**What is expected**. Omit the pictures found among the records and print everything else exactly as it stands.

**Extracted material**.

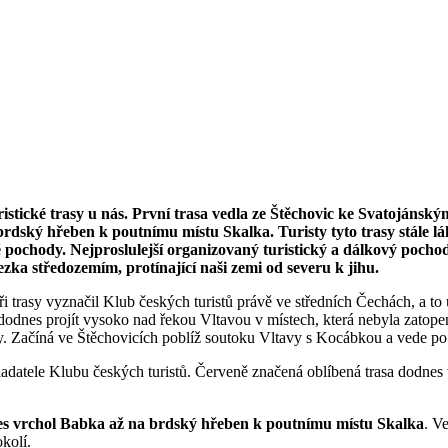
ristické trasy u nás. První trasa vedla ze Štěchovic ke Svatoján
dský hřeben k poutnímu místu Skalka. Turisty tyto trasy stále láka
pochody. Nejproslulejší organizovaný turistický a dálkový pochod 
ezka středozemím, protínající naši zemi od severu k jihu.
tři trasy vyznačil Klub českých turistů právě ve středních Čechách, a to
e dodnes projít vysoko nad řekou Vltavou v místech, která nebyla zato
. Začíná ve Štěchovicích poblíž soutoku Vltavy s Kocábkou a vede po
ladatele Klubu českých turistů. Červeně značená oblíbená trasa dodnes
es vrchol Babka až na brdský hřeben k poutnímu místu Skalka
. V
kolí.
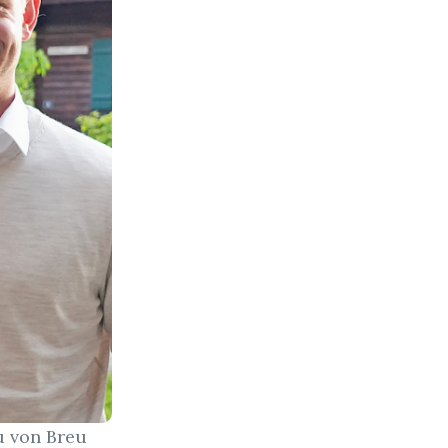
u von Breu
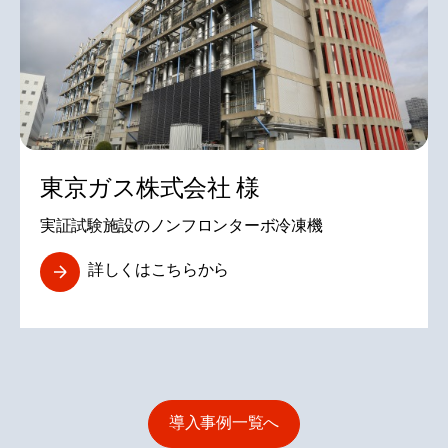
東京ガス株式会社 様
実証試験施設のノンフロンターボ冷凍機
詳しくはこちらから
導入事例一覧へ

**Response for this exercise**.
ristické trasy u nás. První trasa vedla ze Štěchovic ke Svatoján
dský hřeben k poutnímu místu Skalka. Turisty tyto trasy stále láka
pochody. Nejproslulejší organizovaný turistický a dálkový pochod 
ezka středozemím, protínající naši zemi od severu k jihu.
tři trasy vyznačil Klub českých turistů právě ve středních Čechách, a to
e dodnes projít vysoko nad řekou Vltavou v místech, která nebyla zato
. Začíná ve Štěchovicích poblíž soutoku Vltavy s Kocábkou a vede po
ladatele Klubu českých turistů. Červeně značená oblíbená trasa dodnes
es vrchol Babka až na brdský hřeben k poutnímu místu Skalka
. V
kolí.
u von Breu
東京ガス株式会社 様
実証試験施設のノンフロンターボ冷凍機
詳しくはこちらから
導入事例一覧へ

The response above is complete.